Легион обреченных
Шрифт:
— Прекрасно, Ашир! А что же лично связывает тебя, советского педагога, директора техникума, с другом самого Канариса?
— Вот фото тридцать девятого года. — Таганов, потянувшись к папке с фотографиями, взял еще снимок. — Тут Черкез Аманлиев, а рядом два ашхабадских немца слушают Новокшонова. Снимок сделан в Ашхабаде, из окна аптеки, где заведующим работал друг Ивана Розенфельда, тоже «спартаковец», внедренный в так называемое антибольшевистское подполье, как громко именовал Мадер свое детище — небольшую группу, которую чекисты полностью контролировали и направляли. Вот тогда-то я снова вошел в уже однажды разогнанный кружок пантюркистов, мечтавших о выходе Туркмении из состава Советского Союза...

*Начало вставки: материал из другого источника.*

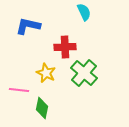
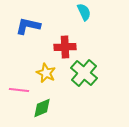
green diamond: rotated 55 degrees clockwise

Таганов отодвинул от себя фотографии и усмехнулся:
—
Ашир протянул руку за фотографией, лежавшей на самом верху.
— На втором плане, — ткнул он пальцем в невыразительное лицо Новокшонова, — пройдоха Шырдыкули, служивший англичанам, известен и как агент-вербовщик абвера. После задержания под контролем нашей контрразведки переправил Мадеру важное для нас донесение со списками уцелевших и новых членов, якобы привлеченных им и Черкезом в антисоветское подполье. Там проходят люди, некогда замеченные и Штехелле. Он их тоже рекомендовал как «ярых антисоветчиков», «друзей Германии». Девятым в списках стоит моя фамилия с пояснением: сын басмаческого юзбаши, в двадцатых-тридцатых годах был сердаром басмаческого отряда «Свободные туркмены». Десятым вписан Ходжак, бывший начальник личной охраны Джунаид-хана. Мадер ему доверяет, вхож он и к Эшши-хану, в круги туркменской эмиграции в Иране и Афганистане.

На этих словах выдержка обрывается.